In his eloquent service for Chuck at the Federated Church, Pastor Leon Hebrink said his grief was sharpened by the fact he was just getting to know Chuck better-after a casual acquaintanceship, they had only recently broke the ice and now a deeper friendship was emerging. He was looking forward to the next conversation.
As a new member of the squad, I began going on ambulance runs about a year ago. I hadn't met Chuck before, but I noticed immediately that when he arrived on a scene, more experienced squad members whose judgment I respected always deferred to him. Only gradually, as I went on more runs and squad meetings, did I begin to realize how important Chuck was in the smooth functioning of the Emergency Squad.
I remember one run with Chuck this past summer. We were returning from the hospital in the back of the ambulance together and realized that we had a common interest in books and ideas. It was our first real conversation and it was all too brief. Like Pastor Leon, I was looking forward to the next one.

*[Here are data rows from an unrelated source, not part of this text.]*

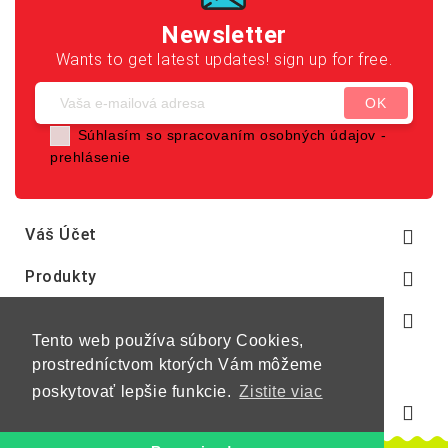
Newsletter
Wants to get latest updates! sign up for free.
Súhlasím so spracovaním osobných údajov -
prehlásenie
Váš Účet

Produkty

Naša Spoločnosť

Tento web používa súbory Cookies,
prostredníctvom ktorých Vám môžeme
poskytovať lepšie funkcie.
Zistite viac
Informácie O E-Shope

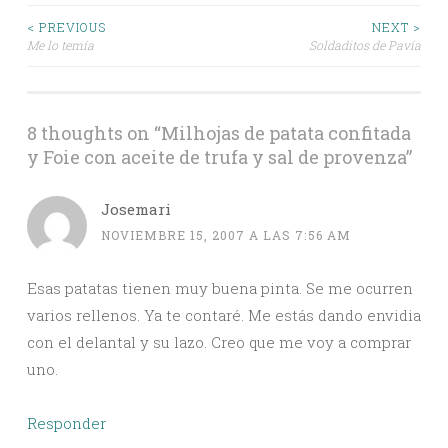
Post
< PREVIOUS
NEXT >
Me lo temía
Soldaditos de Pavía
navigation
8 thoughts on “
Milhojas de patata confitada
y Foie con aceite de trufa y sal de provenza
”
Josemari
NOVIEMBRE 15, 2007 A LAS 7:56 AM
Esas patatas tienen muy buena pinta. Se me ocurren
varios rellenos. Ya te contaré. Me estás dando envidia
con el delantal y su lazo. Creo que me voy a comprar
uno.
Responder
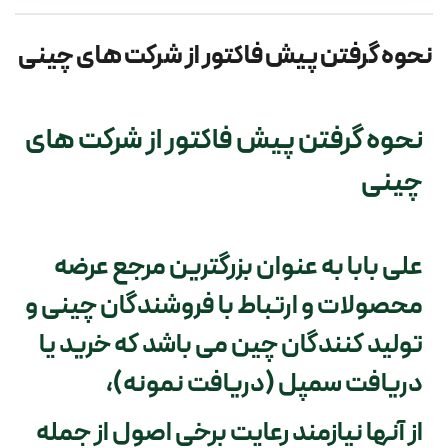
نحوه گرفتن پیش فاکتور از شرکت های چینی
سرویس ها
سرویس ها
نحوه گرفتن پیش فاکتور از شرکت های
درباره ما
چینی
حمل بار با قطار از چین ( ریلی )
تماس با ما
علی بابا به عنوان بزرگترین مرجع عرضه
خرید از علی بابا
مطالب مفید
محصولات و ارتباط با فروشندگان چینی و
تولید کنندگان چین می باشد که خرید یا
خرید از علی اکسپرس
سوالات متداول
دریافت سمپل (دریافت نمونه)،
خرید از آمازون
از آنها نیازمند رعایت برخی اصول از جمله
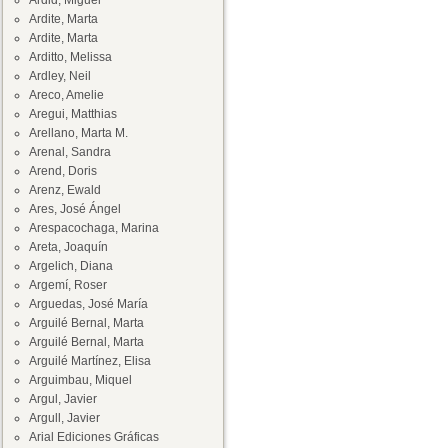
Ardid, Miguel
Ardite, Marta
Ardite, Marta
Arditto, Melissa
Ardley, Neil
Areco, Amelie
Aregui, Matthias
Arellano, Marta M.
Arenal, Sandra
Arend, Doris
Arenz, Ewald
Ares, José Ángel
Arespacochaga, Marina
Areta, Joaquín
Argelich, Diana
Argemí, Roser
Arguedas, José María
Arguilé Bernal, Marta
Arguilé Bernal, Marta
Arguilé Martínez, Elisa
Arguimbau, Miquel
Argul, Javier
Argull, Javier
Arial Ediciones Gráficas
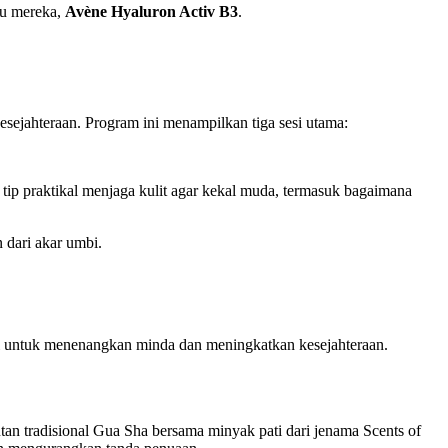
ru mereka,
Avène Hyaluron Activ B3
.
sejahteraan. Program ini menampilkan tiga sesi utama:
 tip praktikal menjaga kulit agar kekal muda, termasuk bagaimana
 dari akar umbi.
i untuk menenangkan minda dan meningkatkan kesejahteraan.
tan tradisional Gua Sha bersama minyak pati dari jenama Scents of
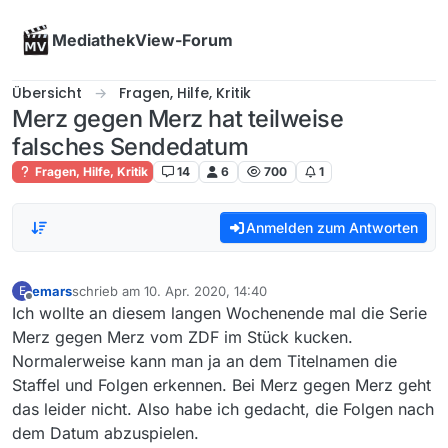
Skip to content
MediathekView-Forum
Übersicht
Fragen, Hilfe, Kritik
Merz gegen Merz hat teilweise
falsches Sendedatum
Fragen, Hilfe, Kritik
14
6
700
1
Anmelden zum Antworten
emars
schrieb am
10. Apr. 2020, 14:40
E
zuletzt editiert von
Offline
Ich wollte an diesem langen Wochenende mal die Serie
Merz gegen Merz vom ZDF im Stück kucken.
Normalerweise kann man ja an dem Titelnamen die
Staffel und Folgen erkennen. Bei Merz gegen Merz geht
das leider nicht. Also habe ich gedacht, die Folgen nach
dem Datum abzuspielen.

In his work as a teacher at WCS, and as an advanced EMT for our squad and for CVPH, Chuck touched (and saved) many lives. Chuck's widow, Judy, has generously offered to donate his collection of EMS-related books to the Emergency Squad, to create a sort of lending library for EMS students and others. Chuck's legacy of teaching and helping others will live on. If you'd like to be part of that legacy, perhaps you'd consider a donation in Chuck's memory to the Westport Emergency Squad. Or even joining. Heaven knows, we need you now more than ever.